Nur leise seufzend senkte ich den Blick, denn mein Herz raste die ganze Zeit über und ich wusste, dass ich noch viel für Taehyung empfand. Er war meine erste richtige Liebe und leider war es so, dass diese nie vergehen würde, man erinnert sich an sie, ob man wollte oder nicht und sie würde immer irgendwie da sein. Aber ich hatte nun Jackson, der deutlich besser für mich war, ein viel aufrichtigerer Mann. Jemand, der mich nicht einfach so verletzen würde, mir zuhörte und mir Zeit ließ, mich nicht provozierte und mich glücklich machte.
„Ich kann dir ganz genau sagen, wie du mir hättest vertrauen können", fing ich an zu sagen und schaute ihm direkt in die Augen. „Indem du mich wirklich geliebt hättest, dann wäre dir nämlich sofort aufgefallen, was gestimmt hat und was nicht. Ich war immer ehrlich zu dir, außer ich konnte es nicht, gab dir alles was ich hatte und vertraute dir mein Leben an. Dass ich bei Eunwoo lebte, konnte ich dir nicht erzählen, weil ich dir nicht zur Last fallen wollte, denn ich wusste, du würdest mich mit zu dir nehmen wollen, wenn du erfahren hättest, dass ich von Zuhause weggerannt war. Zwar habe ich es lange Zeit für mich behalten, dennoch war ich derjenige, der dir das erzählt hat, noch bevor mit den Bildern ein Skandal erschaffen wurde! Ich weiß, dass es dich verletzt hat, aber ich wusste schon da, dass du mir nicht mehr vertrauen würdest und ich bin mir auch sicher, dass du mich selbst ohne diesen Skandal verlassen hättest!"

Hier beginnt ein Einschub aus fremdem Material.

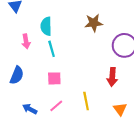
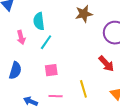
cyan line: (52, 49) -> (46, 42), turned 56
red arrow: (112, 77) -> (106, 64), turned -42
pink line: (56, 106) -> (56, 96), turned 48

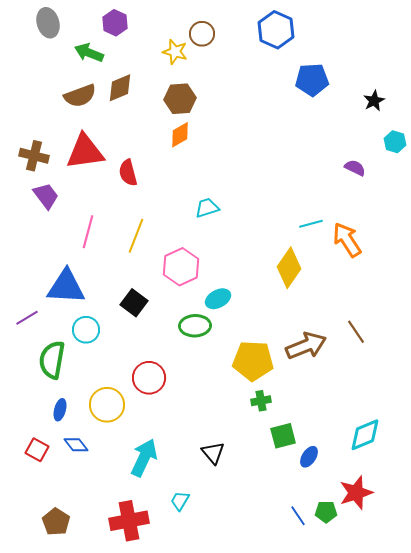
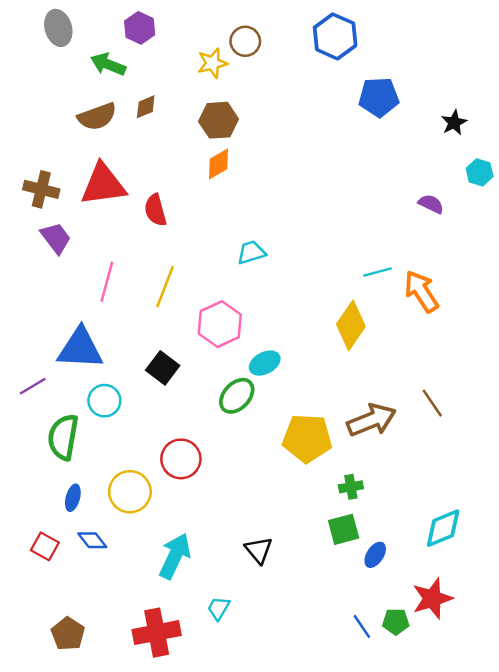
yellow star: (175, 52) -> (212, 63), turned -30
brown diamond: (120, 88) -> (146, 107), size x0.7
green ellipse: (195, 326) -> (237, 396), turned -44
green cross: (261, 401) -> (351, 487), moved

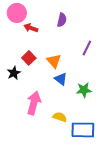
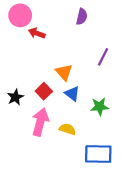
purple semicircle: (62, 20) -> (82, 17), moved
red square: (29, 58) -> (44, 91), moved
black star: (14, 73) -> (15, 97), moved
yellow semicircle: (60, 117) -> (68, 129), moved

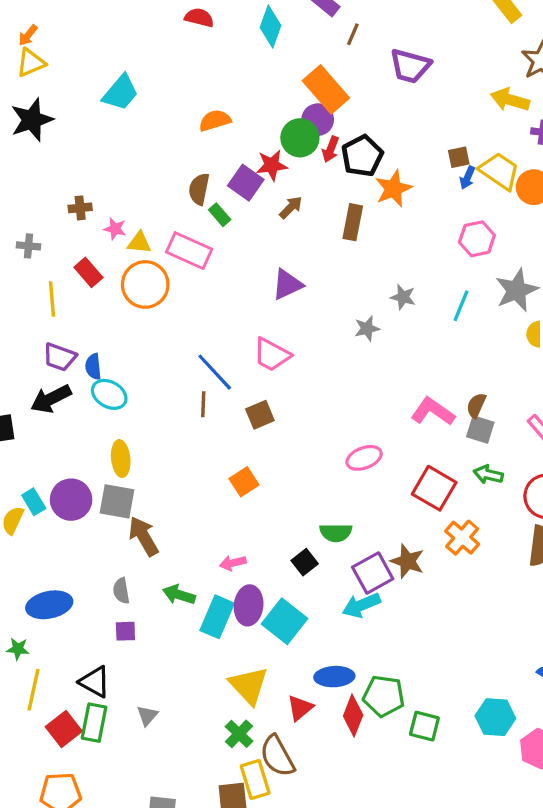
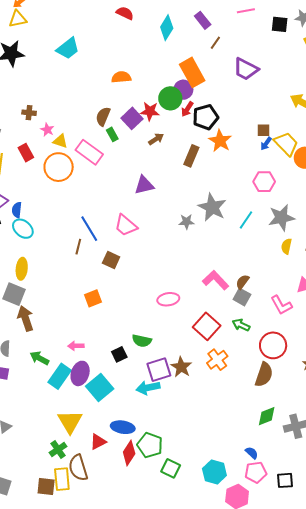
orange star: (393, 189) -> (220, 141), turned -30
gray star: (403, 297) -> (212, 207), size x1.8
brown square: (260, 415) -> (111, 260), turned 36

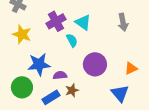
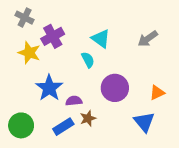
purple cross: (56, 21) -> (53, 36), moved
gray arrow: (123, 22) -> (148, 39), turned 66
blue star: (39, 64) -> (49, 88), turned -30
green circle: (22, 87) -> (21, 125), moved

„Weißt du-", sagte er, jedoch unterbrach ich ihn. „Schlimmer ist aber, dass du, anstatt alles ein wenig runterkommen zu lassen und dieses Gespräch vielleicht ein oder zwei Wochen später zu suchen, damit alles wieder gut sein würde, einfach gegangen bist. Du hast dich voll und ganz von mir abgewendet, mich überall blockiert, meine Nummer gesperrt und bist einfach umgezogen, sodass ich nicht einmal mehr die Möglichkeit hatte, den Kontakt zu dir aufzunehmen. Ich habe alles versucht, um die Beziehung zu retten und auch, um meine Fehler gut zu machen, wobei ich deine Fehler nicht einmal sehen wollte, denn mir war es viel wichtiger, einfach an deiner Seite zu sein. Aber weißt du was? Jetzt sehe ich deine Fehler. Der größte davon war, dass du mich einfach aus deinem Leben geschnitten hast, ohne mit der Wimper zu zucken, als wäre ich dir nicht wichtig gewesen und hast zwei Jahre lang nicht ein einziges Lebenszeichen von dir gegeben, während ich jeden Tag mit der Angst einschlief, du würdest vielleicht gar nicht mehr leben. Dich hat es nicht interessiert wie es mir ging, bist einfach weggegangen, denn du bist ein egoistischer, egozentrischer, feiger und selbstsüchtiger Mann, der nichts Anderes als sich selbst in seinem Leben sieht!"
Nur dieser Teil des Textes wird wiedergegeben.